Photo by Katrin Hauf on Unsplash

I was recently asked a question about how to scale an app. When I work on my own personal React projects, I don’t really think about scaling…I mainly focus on playing around with code to understand all its nuances. That’s probably the case with a lot of new developers…if you’re just working on a small project, thinking about scaling can actually get in the way of the creative work. In fact, a number of solutions to scaling introduce complexity and abstraction, which in turn can make testing code harder, fixing bugs and introducing new features becomes more difficult and and frustration increases when trying to match production versus local environments. These complications can be too “expensive” to deal with if your app isn’t actually large enough to warrant some scaling solution.

Ok, so let’s say you are actually starting to see some slowing down in your app. The very first thing that is needed is a clear definition of exactly what the problem is. In other words, you need to determine what the limiting resource is…what is your app running out of?

The first step would most likely be to check resource monitoring to see if some resource was at capacity. What you use for resource monitoring depends on how your servers are being managed. If you’re using Amazon, AWS offers the service for your, and if you’re using Heroku, New Relic seems to be preferred. If you manage your own servers, you should install something like Munin. If the resource monitoring doesn’t show anything being overwhelmed, it would probably be a good idea to do some logging to check if there is something that is taking a long time to load.

It is highly recommended that you host your web servers on a different machine than your database…and so resource monitoring should be done on both machines. The consensus seems to be that scaling issues usually occur first in the database.

Another recommendation is that it’s always a good idea to make sure the tech stack is doing as little work as possible for requests that occur most frequently.
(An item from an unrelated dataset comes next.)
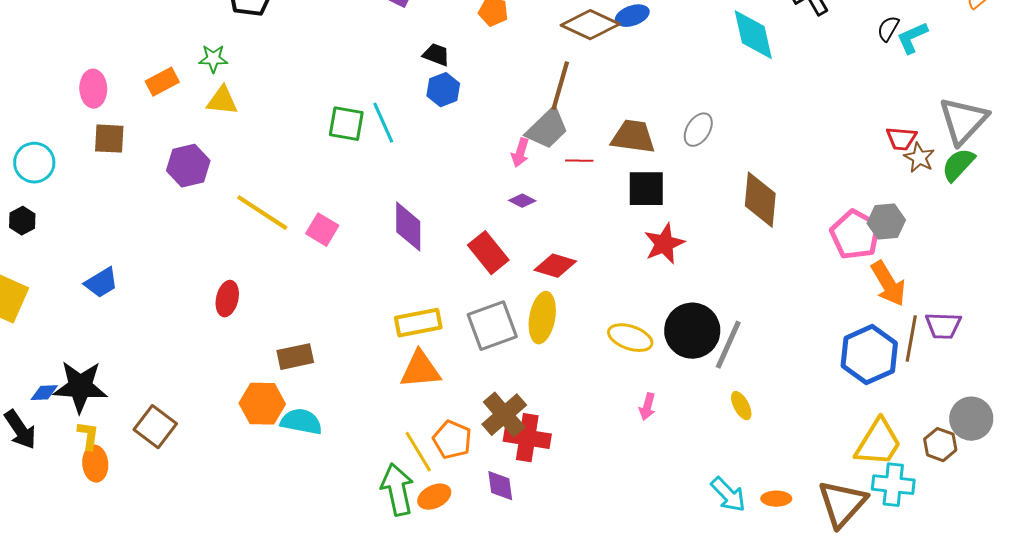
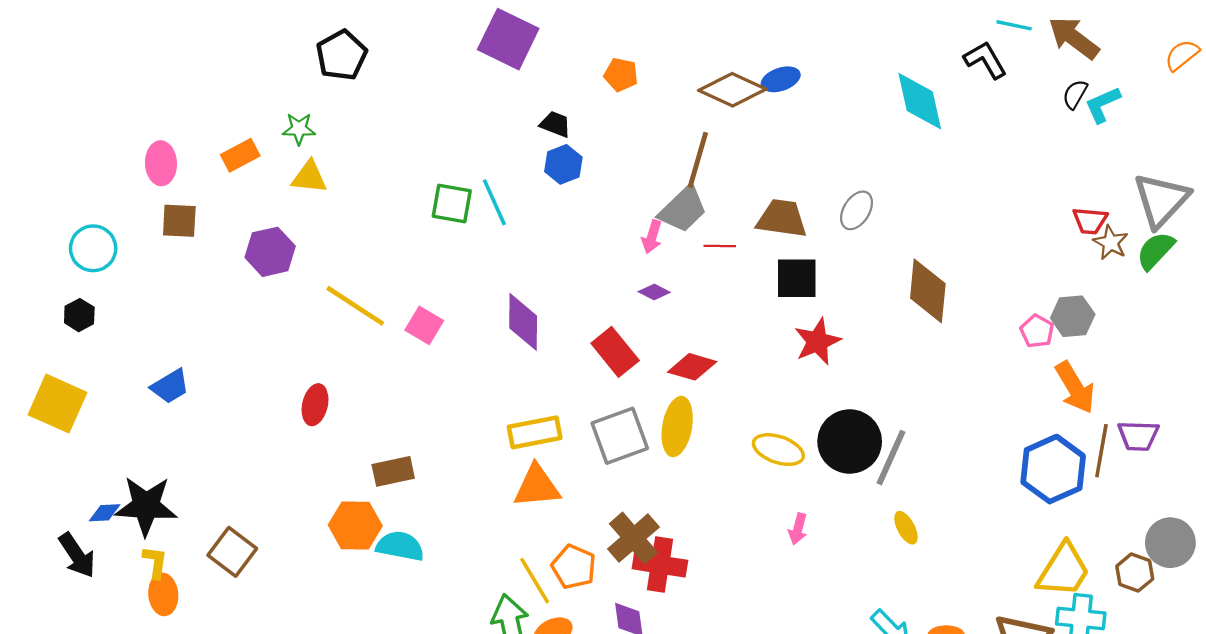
pink pentagon: (855, 235) -> (1037, 331), size x0.6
This could involve things like storing results of common operations (to avoid repeating work), reusing data that has already been looked up, and avoiding complex operations in the request-response cycle. Some form of caching, in other words.

It’s also a good idea for a domain to point to a load balancer, which can then route requests between multiple web servers. this makes it easier to handle increases in loads…and also gives the added bonus of being able to deal with failures much more easily. Requests can be spread across more machines, thereby allowing each individual one to do less work. Using a load balancer allows apps to grow with fewer hiccups over time and can deal with temporary traffic surges. It’s definitely something that I’ve seen recommended from the start, as it doesn’t add much complexity and it only needs to be set up once.

The idea behind load balancers. From

One thing that happens with large databases is that lookups can take quite a bit of time, with queries having to examine every single row in thousands of rows to find the right condition. If a database index was added for particular queries (say username lookups), the right row could be found immediately, thereby saving a significant amount of time.

It might also be a good idea to consider where you store your session data; if you are storing the actual key/value data in a table, your database may experience quite a lot of delay from the load. In order to alleviate this load, one option is to move session storage to an in-memory caching tool, like redis or memcached.

Let’s sum up the scaling solutions I’ve touched on here:

  1. resource monitoring and logging (to actually figure out what the problem is)
  2. host your web servers on a different machine than your database
  3. make sure the tech stack is doing as little work as possible for requests that occur most frequently
  4. use a load balancer
  5. database indexing
  6. in-memory caching tool

This is by no means an exhaustive list, as there are a number of other solutions out there. The solution (or solutions) you’ll need will obviously be dependent on what specific scaling issue you’re experiencing with your app. The thing I realized, though, is that it’s never too early to at least start thinking about what it would mean to have to scale an app! Happy coding!